Anthropic gives Claude a shared context in Microsoft Excel and PowerPoint, enabling reusable workflows across multiple applications.



Anthropic has enhanced its Claude AI model with new capabilities for Microsoft Excel and PowerPoint, a strategic move to expand its corporate footprint and challenge Microsoft’s dominance. newly launched Copilot Cowork — Claude also gives partial authority.

The updated add-ons are available for Mac and Windows users on paid Claude plans starting today, March 11.

Anthropic is also expanding how businesses can deploy tools.

Claude for Excel and Claude for PowerPoint can now be accessed either through a Claude account or through an existing LLM gateway that routes to Claude models in Amazon Bedrock, Google Cloud Vertex AI, or Microsoft Foundry.

This gives enterprises more flexibility to use add-ons within the cloud and compatibility settings that may already exist.

Shared context between Office applications

Starting March 11, paid Claude users on Mac and Windows can access a new beta experience in which Claude for Excel and Claude for PowerPoint share the full context of a user’s conversation with an AI model between the two programs — no need to copy and paste it manually.

This means that Claude can carry information, instructions and task history between an open table and an open presentation in a single continuous session.

For example, Claude can write formulas to extract data from an Excel workbook and immediately apply it to a stylized PowerPoint slide in the same session.

“In practice: a financial analyst can ask Claude to extract comparable company financial data from an open workbook, create a spreadsheet of trade comps in Excel, pitch a valuation summary, and draft an email to the MD—without changing labels or re-explaining the dataset at each step,” Anthropic said in a press release.

It is based on Anthropic Release of Claude plug-in for Excel In October 2025.

Repeatable workflows within applications

A central feature of this launch is Capabilities, which allows teams to build and maintain recurring workflows directly in Excel and PowerPoint sidebars.

Instead of reloading references or re-requesting instructions, users can save standardized processes (such as specific variance analyzes or approved slide templates) as one-click actions available to the entire organization.

This may include workflows for repetitive financial analysis, the development of preferred home-style presentations, or general review steps that must be rewritten as commands each time.

Anthropic said that each Capability, whether personal or organization-wide, will work within add-ons in the same way that MCP connectors work.

“Workflows that used to be in one person’s head are becoming one-click actions that are available to the entire organization,” he said.

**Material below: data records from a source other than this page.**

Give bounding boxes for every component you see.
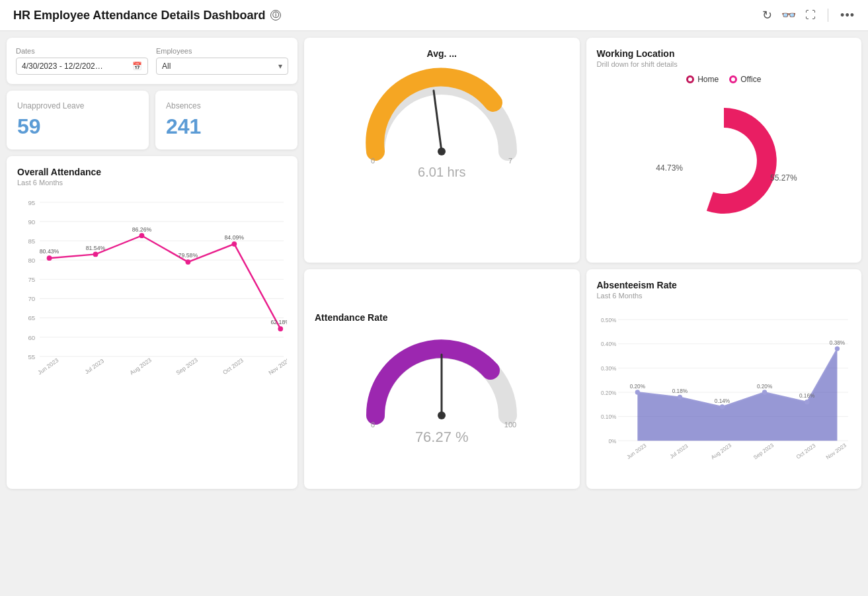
svg-text:95: 95 bbox=[28, 199, 35, 206]
svg-text:0.14%: 0.14% bbox=[714, 398, 730, 404]
office-legend-label: Office bbox=[740, 75, 761, 84]
employees-value: All bbox=[162, 62, 274, 71]
absenteeism-svg: 0% 0.10% 0.20% 0.30% 0.40% 0.50% bbox=[597, 306, 851, 478]
header-divider bbox=[828, 9, 828, 22]
dates-label: Dates bbox=[16, 47, 148, 55]
office-legend-dot bbox=[729, 75, 737, 83]
office-pct-label: 55.27% bbox=[770, 173, 797, 183]
svg-text:Nov 2023: Nov 2023 bbox=[267, 357, 287, 376]
employees-label: Employees bbox=[156, 47, 288, 55]
absences-value: 241 bbox=[166, 114, 287, 139]
svg-text:75: 75 bbox=[28, 276, 35, 283]
data-point bbox=[635, 390, 639, 394]
svg-text:0.16%: 0.16% bbox=[799, 393, 815, 399]
filters-card: Dates 4/30/2023 - 12/2/202… 📅 Employees … bbox=[7, 38, 297, 84]
svg-text:Jun 2023: Jun 2023 bbox=[36, 357, 59, 376]
info-icon[interactable]: ⓘ bbox=[270, 10, 281, 21]
working-location-legend: Home Office bbox=[597, 75, 851, 84]
data-point bbox=[805, 400, 809, 404]
svg-text:Sep 2023: Sep 2023 bbox=[752, 442, 775, 460]
absenteeism-chart: 0% 0.10% 0.20% 0.30% 0.40% 0.50% bbox=[597, 306, 851, 478]
chevron-down-icon: ▾ bbox=[278, 62, 282, 71]
absenteeism-card: Absenteeism Rate Last 6 Months 0% 0.10% … bbox=[586, 269, 862, 489]
svg-text:62.18%: 62.18% bbox=[270, 319, 287, 325]
svg-text:0%: 0% bbox=[608, 439, 617, 445]
unapproved-value: 59 bbox=[17, 114, 138, 139]
svg-text:0: 0 bbox=[371, 157, 375, 165]
avg-gauge-container: 0 7 6.01 hrs bbox=[315, 65, 569, 180]
dashboard: HR Employee Attendance Details Dashboard… bbox=[0, 0, 868, 596]
svg-text:Jul 2023: Jul 2023 bbox=[83, 357, 105, 375]
svg-text:60: 60 bbox=[28, 334, 35, 341]
att-rate-title: Attendance Rate bbox=[315, 312, 387, 323]
svg-text:90: 90 bbox=[28, 218, 35, 226]
data-point bbox=[834, 346, 839, 351]
data-point bbox=[139, 233, 145, 238]
svg-text:100: 100 bbox=[504, 421, 516, 429]
svg-text:0.20%: 0.20% bbox=[756, 384, 772, 390]
svg-text:Nov 2023: Nov 2023 bbox=[825, 442, 848, 460]
data-point bbox=[47, 255, 52, 261]
overall-attendance-chart: 95 90 85 80 75 70 65 60 55 bbox=[17, 193, 287, 378]
data-point bbox=[278, 326, 283, 331]
glasses-icon[interactable]: 👓 bbox=[781, 8, 796, 22]
svg-text:86.26%: 86.26% bbox=[132, 226, 152, 233]
donut-chart-container: 44.73% 55.27% bbox=[597, 95, 851, 227]
working-location-title: Working Location bbox=[597, 48, 851, 59]
svg-text:Aug 2023: Aug 2023 bbox=[129, 357, 153, 376]
avg-gauge-value: 6.01 hrs bbox=[418, 165, 465, 180]
svg-text:80.43%: 80.43% bbox=[40, 248, 59, 255]
svg-text:70: 70 bbox=[28, 295, 35, 302]
svg-text:0.10%: 0.10% bbox=[600, 414, 616, 420]
data-point bbox=[231, 241, 237, 247]
refresh-icon[interactable]: ↻ bbox=[762, 8, 772, 22]
more-icon[interactable]: ••• bbox=[840, 9, 855, 22]
svg-text:0.50%: 0.50% bbox=[600, 318, 616, 323]
avg-gauge-title: Avg. ... bbox=[427, 48, 457, 59]
working-location-subtitle: Drill down for shift details bbox=[597, 60, 851, 68]
svg-text:0.20%: 0.20% bbox=[600, 390, 616, 396]
absences-card: Absences 241 bbox=[155, 91, 297, 149]
svg-text:Oct 2023: Oct 2023 bbox=[795, 443, 816, 460]
svg-text:0.38%: 0.38% bbox=[829, 340, 845, 346]
attendance-line bbox=[50, 235, 281, 329]
overall-attendance-title: Overall Attendance bbox=[17, 167, 287, 177]
svg-text:0.20%: 0.20% bbox=[629, 384, 645, 390]
absenteeism-subtitle: Last 6 Months bbox=[597, 292, 851, 300]
calendar-icon: 📅 bbox=[132, 62, 142, 71]
home-legend-item: Home bbox=[686, 75, 719, 84]
employees-filter-group: Employees All ▾ bbox=[156, 47, 288, 75]
data-point bbox=[762, 390, 766, 394]
svg-text:79.58%: 79.58% bbox=[178, 252, 198, 259]
line-chart-svg: 95 90 85 80 75 70 65 60 55 bbox=[17, 193, 287, 378]
att-rate-value: 76.27 % bbox=[415, 429, 469, 446]
svg-text:55: 55 bbox=[28, 353, 35, 361]
svg-point-31 bbox=[438, 148, 446, 155]
svg-text:65: 65 bbox=[28, 314, 35, 321]
svg-line-30 bbox=[434, 91, 442, 151]
svg-text:Jul 2023: Jul 2023 bbox=[668, 443, 689, 460]
svg-text:80: 80 bbox=[28, 257, 35, 264]
employees-input[interactable]: All ▾ bbox=[156, 58, 288, 75]
absenteeism-title: Absenteeism Rate bbox=[597, 280, 851, 290]
data-point bbox=[93, 252, 99, 257]
dates-input[interactable]: 4/30/2023 - 12/2/202… 📅 bbox=[16, 58, 148, 75]
unapproved-leave-card: Unapproved Leave 59 bbox=[7, 91, 149, 149]
dates-filter-group: Dates 4/30/2023 - 12/2/202… 📅 bbox=[16, 47, 148, 75]
expand-icon[interactable]: ⛶ bbox=[805, 9, 816, 21]
overall-attendance-subtitle: Last 6 Months bbox=[17, 179, 287, 187]
attendance-rate-card: Attendance Rate bbox=[304, 269, 580, 489]
header-title-group: HR Employee Attendance Details Dashboard… bbox=[13, 9, 281, 22]
absences-label: Absences bbox=[166, 101, 287, 110]
header-actions: ↻ 👓 ⛶ ••• bbox=[762, 8, 855, 22]
donut-chart-svg: 44.73% 55.27% bbox=[638, 95, 810, 227]
svg-text:7: 7 bbox=[508, 157, 512, 165]
overall-attendance-card: Overall Attendance Last 6 Months 95 90 8… bbox=[7, 156, 297, 489]
svg-point-35 bbox=[438, 411, 446, 419]
svg-text:0.18%: 0.18% bbox=[672, 388, 688, 394]
svg-text:Aug 2023: Aug 2023 bbox=[710, 442, 732, 460]
working-location-card: Working Location Drill down for shift de… bbox=[586, 38, 862, 263]
dates-value: 4/30/2023 - 12/2/202… bbox=[22, 62, 128, 71]
avg-gauge-svg: 0 7 bbox=[362, 65, 521, 171]
svg-text:0: 0 bbox=[371, 421, 375, 429]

Anthropic differentiates these Skills from Guidelines, which allow users to set persistent preferences on add-ins, such as a preferred number format in Excel or rules for writing a presentation in PowerPoint.

Anthropic also ships a preloaded starter set of Skills, including:

  • Excel: Checking models for formula errors, filling DCF and LBO templates, and cleaning up mixed data ranges.

  • PowerPoint: A review of investment bank materials for building competitive landscape decks and aligning the narrative.

Likewise, Microsoft’s New Copilot Cowork capability introduced on Monday enables enterprise users to deploy agents to perform tasks in Microsoft applications such as Excel and PowerPoint.

The software giant revealed that it teamed up with Anthropic to release its own standalone Claude Cowork app for Mac and Windows earlier this year, offering a way for Claude to autonomously access, edit, create and transfer files on a user’s computer at the user’s direction.

Previously, even with autonomous tools like the standalone Claude Cowork app, users often had to ask the AI ​​to complete tasks in separate steps for each application. Claude now maintains a continuous session reading live data and writing formulas simultaneously in both applications.

The battle of the enterprise software agents

Since then Launching Claude Cowork Earlier this year, Anthropic made a case for being a chat and productivity platform for enterprises.

With Google’s close ties to Google Workspace, which includes Gmail and Google Docs, and its continued leadership in the Office suite, rivals like Microsoft can bring AI capabilities directly into users’ workflows.

Anthropic didn’t present the new Skills feature as equivalent to the more autonomous, agentic behavior that Microsoft is now emphasizing with its Copilot Cowork.

But the release shows that Anthropic is steadily moving beyond chatbot use cases and into more structured, repetitive work within the applications that many business people already rely on.

Through the Claude Cowork, Claude Code, and Claude model family, Anthropic has penetrated the systems of many organizations using its high performance in coding metrics and general knowledge to better navigate the computer and complete knowledge work at speed, scale, and quality.

OpenClaw, an open source AI agent developer world by storm, owes much of its existence to Claude Code.

The result is yet another sign that the battle with enterprise AI isn’t just about which model performs best on the benchmarks. It’s increasingly about the AI ​​tools and systems enterprises rely on to do real work on their existing applications, files and workflows.